Billionaire hedge fund titan Ray Dalio said in a recent blog post on LinkedIn that the Trump administration could be “inching toward bigger moves” in regard to how it is dealing with China in the ongoing trade war between the world’s two largest economies.
“That’s why the proposed step of limiting American portfolio investments in China makes me both think about the implications of this step and wonder if it is an inching toward bigger moves,” Dalio wrote.
Dalio’s firm, Bridgewater, is the largest hedge fund in the world, managing almost $125 billion. And the founder, chairman and co-chief investment officer is known for speaking out, particularly on matters of wealth inequality.
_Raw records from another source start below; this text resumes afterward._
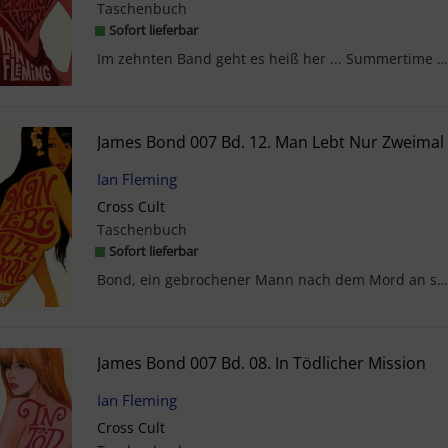
Taschenbuch
Sofort lieferbar
Im zehnten Band geht es heiß her ... Summertime in der US-Provinz ist nie das, wonach es ausschau...
James Bond 007 Bd. 12. Man Lebt Nur Zweimal
Ian Fleming
Cross Cult
Taschenbuch
Sofort lieferbar
Bond, ein gebrochener Mann nach dem Mord an seiner Frau durch Ernst Stavro Blofeld, will dem Agen...
James Bond 007 Bd. 08. In Tödlicher Mission
Ian Fleming
Cross Cult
Dalio said central banks are now limited in their abilities to stimulate economies because of how low interest rates have been, including negative rates in Japan and Europe, and near-zero rates in the U.S., which is now in the 1.75% to 2% range.
Meanwhile, government spending has only accelerated, leading to massive budget deficits that will eventually force hike taxes, particularly on the rich, and they’ll have to start printing money again — which are bad things for the economy.
“Typically, this has led to capital flight as investors seek to escape these things, which has quite often led to capital controls that are intended to keep capital in the country and the currency so that it can more easily be taxed and/or devalued. So, naturally, I can’t help but wonder whether this extraordinary (i.e., nothing like this has happened in my lifetime) deviation from convention to restrict capital flows to China could be followed by these other steps when/if the circumstances that I’m describing unfold.”
Dalio noted that a U.S. president has the authority to cut off capital flows into China, freeze payments on the debt that is owed to Beijing and use sanctions to stop other countries from investing in the world’s second-largest economy, all drastic steps.
Dalio’s blog comes on the heels of reports late last week that the Trump administration is considering limiting investment in China, which trade adviser Peter Navarro said is not true on Monday.